The NCC is a government grouping which deliberates and makes decisions on steps the country should take to manage the pandemic during the lockdown.

As part of the lockdown, mass restrictions have been implemented across various sectors to help stem the spread of the virus.

But who is the council made up of, and how does it function?


The NCC is chaired by President Cyril Ramaphosa and Minister of Cooperative Governance and Traditional Affairs Nkosazana Dlamini-Zuma.

The command council consists of about 20 ministers (of a total of 33 ministers); the representatives of the NatJoints (a security structure comprised of the police, the army and intelligence) headed by the secretary of defence; and the directors-general of the 20 departments.

The council meets on an almost daily basis.

Dlamini-Zuma oversees the Disaster Management Act, the umbrella legislation that permits the lockdown. She declared the state of national disaster and now oversees it.


During his initial address on 15 March 2020, Ramaphosa said that the council’s function was to “co-ordinate” The country's response to the crisis.

Two days later, the tweets on the Presidency’s official Twitter page noted that the function of the council was to “lead” our response to the crisis.

Promotion from a “co-ordinating” function to a “leading” role is significant because the legitimacy of the council depends on the role it is fulfilling.

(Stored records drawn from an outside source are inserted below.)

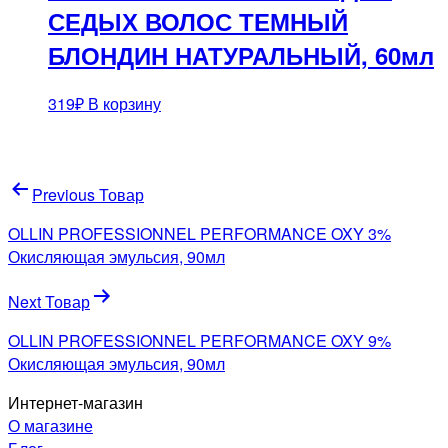
СЕДЫХ ВОЛОС ТЕМНЫЙ
БЛОНДИН НАТУРАЛЬНЫЙ, 60мл
319
₽
В корзину
Навигация
Previous Товар
по
OLLIN PROFESSIONNEL PERFORMANCE OXY 3%
записям
Окисляющая эмульсия, 90мл
Next Товар
OLLIN PROFESSIONNEL PERFORMANCE OXY 9%
Окисляющая эмульсия, 90мл
Интернет-магазин
О магазине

A co-ordinating role would be legitimate. A leading role in which the council is interfering in policy and regulatory matters would not be legitimate.

Jackson Mthembu, the Minister in the Presidency, told the nation that the council “advises the president”, and that its business includes “some very weighty matters” such as “how the government should respond” to the crisis.

However, it seems that there's limited additional information about the council and how it develops policies during this unprecedented state of disaster in the country.